BASIN AÇIKLAMASI: MAYINLI ARAZİLER ÜRETİME VE ÜRETİCİYE, MOTORLAR YEŞİL TARLALARA !... 24.05.2009
BASIN AÇIKLAMASI:
MAYINLI ARAZİLER ÜRETİME ve ÜRETİCİYE,
MOTORLAR YEŞİL TARLALARA !...
24 Mayıs 2009
Türkiye‘nin Suriye sınırında 510 km‘lik bir koridorda ve değişen genişlikte uzanan; Hatay, Kilis, Gaziantep, Şanlıurfa, Mardin ve Şırnak illerinde yer alan 216 bin dekar mayınlı alan, TBMM‘de görüşülmekte olan "Türkiye Cumhuriyeti Devleti ile Suriye Arap Cumhuriyeti Devleti Arasındaki Kara Sınırı Boyunca Yapılacak Mayın Temizleme Faaliyetleri ile İhale İşlemleri Hakkında Kanun Tasarısı" ile 49 yıllığına, mayın temizleme işini yapacak yabancı şirketlerin kullanımına devredilmektedir.
Bilindiği üzere, Anti Personel Mayınların Kullanımının, Depolanmasının, Üretiminin ve Devredilmesinin Yasaklanması ve Bunların İmhası ile ilgili 1999 tarihli Ottowa Sözleşmesi, TBMM tarafından 12.3.2003 gün, 4824 sayılı Yasa ile onaylanmıştır.
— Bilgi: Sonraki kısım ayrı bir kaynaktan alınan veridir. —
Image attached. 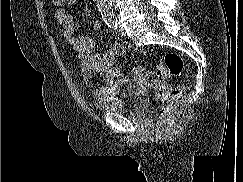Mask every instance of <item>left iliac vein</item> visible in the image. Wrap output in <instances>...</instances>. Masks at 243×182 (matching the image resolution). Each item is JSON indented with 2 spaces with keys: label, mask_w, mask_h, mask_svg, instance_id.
<instances>
[{
  "label": "left iliac vein",
  "mask_w": 243,
  "mask_h": 182,
  "mask_svg": "<svg viewBox=\"0 0 243 182\" xmlns=\"http://www.w3.org/2000/svg\"><path fill=\"white\" fill-rule=\"evenodd\" d=\"M119 33H120L121 36H126V32L123 28L119 29Z\"/></svg>",
  "instance_id": "obj_1"
}]
</instances>
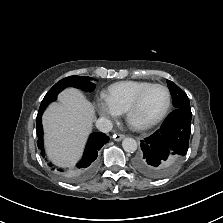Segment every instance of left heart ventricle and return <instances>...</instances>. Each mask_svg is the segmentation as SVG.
Masks as SVG:
<instances>
[{"label":"left heart ventricle","instance_id":"left-heart-ventricle-1","mask_svg":"<svg viewBox=\"0 0 223 223\" xmlns=\"http://www.w3.org/2000/svg\"><path fill=\"white\" fill-rule=\"evenodd\" d=\"M166 103L167 94L164 89L160 87L151 89L132 114V122L142 124L156 119L164 110Z\"/></svg>","mask_w":223,"mask_h":223}]
</instances>
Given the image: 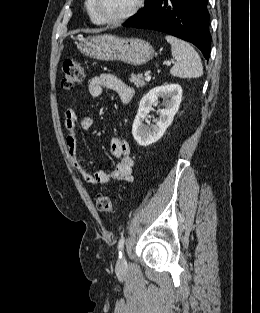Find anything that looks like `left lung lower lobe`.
Returning <instances> with one entry per match:
<instances>
[{
    "label": "left lung lower lobe",
    "mask_w": 260,
    "mask_h": 313,
    "mask_svg": "<svg viewBox=\"0 0 260 313\" xmlns=\"http://www.w3.org/2000/svg\"><path fill=\"white\" fill-rule=\"evenodd\" d=\"M208 0H149L126 27L152 29L193 43L209 58Z\"/></svg>",
    "instance_id": "0a47b994"
}]
</instances>
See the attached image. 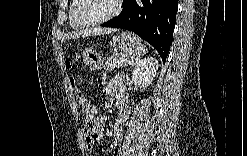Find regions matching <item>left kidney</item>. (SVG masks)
<instances>
[{
    "label": "left kidney",
    "mask_w": 247,
    "mask_h": 156,
    "mask_svg": "<svg viewBox=\"0 0 247 156\" xmlns=\"http://www.w3.org/2000/svg\"><path fill=\"white\" fill-rule=\"evenodd\" d=\"M159 67V62L154 57H146L136 63L132 71L133 83L145 90L153 81Z\"/></svg>",
    "instance_id": "obj_1"
}]
</instances>
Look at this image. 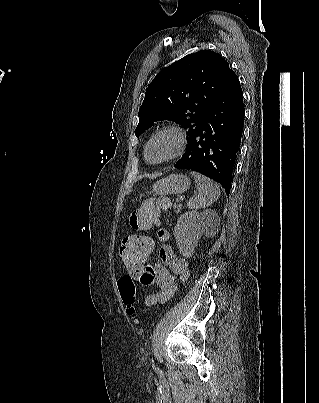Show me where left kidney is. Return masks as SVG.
Segmentation results:
<instances>
[{"label": "left kidney", "mask_w": 319, "mask_h": 403, "mask_svg": "<svg viewBox=\"0 0 319 403\" xmlns=\"http://www.w3.org/2000/svg\"><path fill=\"white\" fill-rule=\"evenodd\" d=\"M217 217L216 212L212 209L201 213L192 210L179 217L174 228V236L179 252L183 256H192L201 235Z\"/></svg>", "instance_id": "obj_1"}]
</instances>
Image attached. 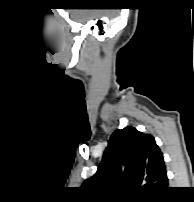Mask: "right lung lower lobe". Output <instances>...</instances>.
<instances>
[{
    "mask_svg": "<svg viewBox=\"0 0 194 202\" xmlns=\"http://www.w3.org/2000/svg\"><path fill=\"white\" fill-rule=\"evenodd\" d=\"M164 194V191L161 192L160 194L156 195V196H162Z\"/></svg>",
    "mask_w": 194,
    "mask_h": 202,
    "instance_id": "right-lung-lower-lobe-1",
    "label": "right lung lower lobe"
}]
</instances>
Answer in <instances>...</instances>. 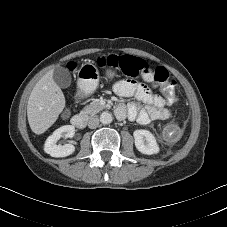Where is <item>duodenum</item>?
<instances>
[{"instance_id": "obj_1", "label": "duodenum", "mask_w": 227, "mask_h": 227, "mask_svg": "<svg viewBox=\"0 0 227 227\" xmlns=\"http://www.w3.org/2000/svg\"><path fill=\"white\" fill-rule=\"evenodd\" d=\"M87 94H88V90L86 89L85 82L80 81L77 85L76 96L85 97ZM71 123L75 128L83 130L86 128L87 119L85 115L77 114L72 117Z\"/></svg>"}]
</instances>
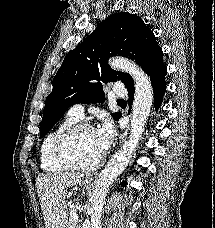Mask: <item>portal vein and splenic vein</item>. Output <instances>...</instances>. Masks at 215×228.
Returning a JSON list of instances; mask_svg holds the SVG:
<instances>
[{"instance_id": "1", "label": "portal vein and splenic vein", "mask_w": 215, "mask_h": 228, "mask_svg": "<svg viewBox=\"0 0 215 228\" xmlns=\"http://www.w3.org/2000/svg\"><path fill=\"white\" fill-rule=\"evenodd\" d=\"M70 216H71L72 220H78V214H77L76 210H74V208H73V210H71Z\"/></svg>"}]
</instances>
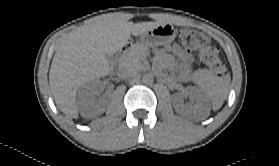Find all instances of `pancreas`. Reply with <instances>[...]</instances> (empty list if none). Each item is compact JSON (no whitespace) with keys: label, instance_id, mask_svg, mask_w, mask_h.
I'll use <instances>...</instances> for the list:
<instances>
[{"label":"pancreas","instance_id":"pancreas-1","mask_svg":"<svg viewBox=\"0 0 279 166\" xmlns=\"http://www.w3.org/2000/svg\"><path fill=\"white\" fill-rule=\"evenodd\" d=\"M147 51V46L135 44L132 49L122 57L120 66L122 68L139 69L142 66V60Z\"/></svg>","mask_w":279,"mask_h":166}]
</instances>
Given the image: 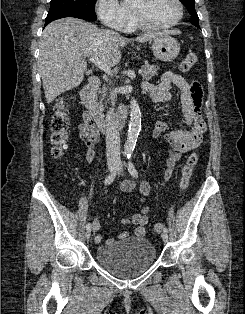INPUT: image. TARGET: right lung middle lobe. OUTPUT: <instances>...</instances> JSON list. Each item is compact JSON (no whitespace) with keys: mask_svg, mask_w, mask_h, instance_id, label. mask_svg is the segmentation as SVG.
I'll return each instance as SVG.
<instances>
[{"mask_svg":"<svg viewBox=\"0 0 245 314\" xmlns=\"http://www.w3.org/2000/svg\"><path fill=\"white\" fill-rule=\"evenodd\" d=\"M95 2L96 0H51L48 14L72 11L96 15Z\"/></svg>","mask_w":245,"mask_h":314,"instance_id":"obj_1","label":"right lung middle lobe"}]
</instances>
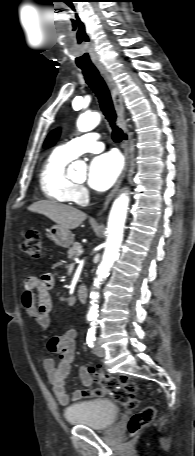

Bu çerçevede, Türkiye‘de döşeli bulunan kara mayınlarının 2014 yılına kadar temizlenmesi gerekmektedir.
1954 yılından başlayarak, yöre çiftçisinden yapılan kamulaştırmalar ve Hazine arazilerinin kullanımıyla mayınlanan alanların, 55 yıl sonra yeniden üretime dönüyor olması sevindiricidir. Ancak, bu toprakların kimin elinde olacağı ve nasıl kullanılacağı, hem ülke güvenliği hem de gıda güvenliği açısından stratejiktir, yaşamsal önem taşımaktadır.
TBMM‘de görüşülmekte olan Yasa Tasarısı‘nın kabulü halinde, 2009 yılında ihalenin yapılacağı varsayımıyla, yabancı şirketler 2014‘e kadar mayınları temizleyecek ve 2058 yılı sonuna kadar bu arazileri "tarımsal amaçla" kullanacaklardır. Bu çerçevede, yöre halkının yarım yüzyıl evvel kendilerinden alınarak kamulaştırılan arazilere girememesi bakımından değişen hiçbir şey olmayacaktır.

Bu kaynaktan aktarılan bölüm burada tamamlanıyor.